## PROBLEM REQUIREMENTS
Gather each line of the records where "voice" appears.

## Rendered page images
⟨

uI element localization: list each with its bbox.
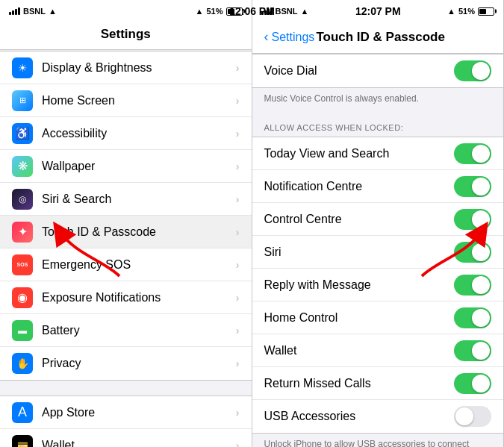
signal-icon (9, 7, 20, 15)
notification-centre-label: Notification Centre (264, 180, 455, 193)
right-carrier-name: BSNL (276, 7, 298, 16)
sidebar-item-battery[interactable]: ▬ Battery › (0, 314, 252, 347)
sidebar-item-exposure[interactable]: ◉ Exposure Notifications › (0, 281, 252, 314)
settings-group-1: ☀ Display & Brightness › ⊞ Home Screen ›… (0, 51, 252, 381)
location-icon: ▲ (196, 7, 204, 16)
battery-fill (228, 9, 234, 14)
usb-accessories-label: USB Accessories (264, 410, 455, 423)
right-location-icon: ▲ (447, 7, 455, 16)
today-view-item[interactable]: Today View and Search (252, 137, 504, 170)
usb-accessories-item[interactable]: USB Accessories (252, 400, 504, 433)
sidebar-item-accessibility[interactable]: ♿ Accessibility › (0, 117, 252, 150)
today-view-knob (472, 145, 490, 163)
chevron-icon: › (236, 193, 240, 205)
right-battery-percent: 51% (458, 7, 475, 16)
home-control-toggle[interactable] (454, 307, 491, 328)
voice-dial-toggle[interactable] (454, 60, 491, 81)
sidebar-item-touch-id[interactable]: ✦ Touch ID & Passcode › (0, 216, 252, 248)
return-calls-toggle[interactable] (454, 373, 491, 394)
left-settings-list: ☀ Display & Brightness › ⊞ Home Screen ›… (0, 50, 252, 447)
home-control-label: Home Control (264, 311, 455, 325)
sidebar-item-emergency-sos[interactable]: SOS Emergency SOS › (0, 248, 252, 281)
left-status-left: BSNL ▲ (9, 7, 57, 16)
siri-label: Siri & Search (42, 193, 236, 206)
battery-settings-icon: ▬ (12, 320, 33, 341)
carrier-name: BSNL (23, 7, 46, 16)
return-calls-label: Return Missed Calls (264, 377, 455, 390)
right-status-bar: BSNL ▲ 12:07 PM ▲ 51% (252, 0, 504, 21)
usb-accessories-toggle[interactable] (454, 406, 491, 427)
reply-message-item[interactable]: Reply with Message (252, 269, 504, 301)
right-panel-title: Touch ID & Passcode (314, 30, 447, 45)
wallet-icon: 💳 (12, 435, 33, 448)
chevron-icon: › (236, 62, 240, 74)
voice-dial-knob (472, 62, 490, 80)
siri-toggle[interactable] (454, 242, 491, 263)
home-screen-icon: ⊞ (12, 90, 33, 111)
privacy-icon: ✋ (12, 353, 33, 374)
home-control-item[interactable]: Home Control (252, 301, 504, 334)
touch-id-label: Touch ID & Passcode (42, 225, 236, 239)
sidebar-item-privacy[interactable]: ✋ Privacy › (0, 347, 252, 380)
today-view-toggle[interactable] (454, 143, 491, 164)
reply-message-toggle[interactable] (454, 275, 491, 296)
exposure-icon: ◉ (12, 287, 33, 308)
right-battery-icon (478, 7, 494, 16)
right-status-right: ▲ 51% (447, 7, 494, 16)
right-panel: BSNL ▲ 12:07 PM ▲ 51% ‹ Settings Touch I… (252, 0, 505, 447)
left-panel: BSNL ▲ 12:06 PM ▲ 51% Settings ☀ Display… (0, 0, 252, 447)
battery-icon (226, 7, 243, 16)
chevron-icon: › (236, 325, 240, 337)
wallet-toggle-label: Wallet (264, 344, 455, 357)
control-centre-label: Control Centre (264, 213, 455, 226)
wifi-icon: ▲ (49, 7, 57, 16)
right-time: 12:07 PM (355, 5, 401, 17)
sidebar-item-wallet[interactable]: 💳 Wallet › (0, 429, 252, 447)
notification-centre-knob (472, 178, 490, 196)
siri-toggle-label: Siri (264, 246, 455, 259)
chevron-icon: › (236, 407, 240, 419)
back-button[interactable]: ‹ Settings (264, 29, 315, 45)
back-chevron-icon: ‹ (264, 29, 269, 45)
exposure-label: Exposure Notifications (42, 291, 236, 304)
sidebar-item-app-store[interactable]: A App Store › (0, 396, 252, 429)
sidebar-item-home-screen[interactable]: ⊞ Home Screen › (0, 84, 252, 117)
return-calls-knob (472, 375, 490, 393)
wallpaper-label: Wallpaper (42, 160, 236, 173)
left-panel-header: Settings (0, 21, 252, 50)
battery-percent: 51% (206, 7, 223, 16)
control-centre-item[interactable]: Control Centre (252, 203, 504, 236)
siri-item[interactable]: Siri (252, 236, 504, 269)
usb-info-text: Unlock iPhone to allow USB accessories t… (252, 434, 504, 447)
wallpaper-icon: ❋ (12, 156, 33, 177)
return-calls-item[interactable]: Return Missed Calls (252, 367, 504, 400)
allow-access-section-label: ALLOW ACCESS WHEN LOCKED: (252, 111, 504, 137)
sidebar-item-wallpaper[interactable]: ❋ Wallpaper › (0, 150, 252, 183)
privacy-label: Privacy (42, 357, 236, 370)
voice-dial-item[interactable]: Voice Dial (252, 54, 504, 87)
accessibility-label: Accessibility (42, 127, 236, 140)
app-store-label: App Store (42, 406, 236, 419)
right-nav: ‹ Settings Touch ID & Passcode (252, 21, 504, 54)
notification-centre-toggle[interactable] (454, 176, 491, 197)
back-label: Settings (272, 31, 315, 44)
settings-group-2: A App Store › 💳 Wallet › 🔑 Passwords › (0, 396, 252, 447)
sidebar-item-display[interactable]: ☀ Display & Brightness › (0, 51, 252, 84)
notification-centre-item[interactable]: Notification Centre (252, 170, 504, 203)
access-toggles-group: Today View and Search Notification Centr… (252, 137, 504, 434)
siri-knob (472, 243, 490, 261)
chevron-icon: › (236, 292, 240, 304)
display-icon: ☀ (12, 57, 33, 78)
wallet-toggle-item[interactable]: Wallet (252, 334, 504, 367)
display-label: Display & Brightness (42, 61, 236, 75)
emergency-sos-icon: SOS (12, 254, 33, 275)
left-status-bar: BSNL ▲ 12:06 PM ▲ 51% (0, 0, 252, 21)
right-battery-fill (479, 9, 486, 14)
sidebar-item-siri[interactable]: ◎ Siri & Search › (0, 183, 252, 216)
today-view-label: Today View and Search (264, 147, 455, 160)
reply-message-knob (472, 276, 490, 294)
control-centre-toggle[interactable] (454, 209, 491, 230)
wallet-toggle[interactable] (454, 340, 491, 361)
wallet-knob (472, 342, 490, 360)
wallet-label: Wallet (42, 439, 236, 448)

⟩

## WRITTEN RESPONSE
voice-dial-toggle[interactable] (454, 60, 491, 81)
voice-dial-knob (472, 62, 490, 80)
voice-dial-item[interactable]: Voice Dial (252, 54, 504, 87)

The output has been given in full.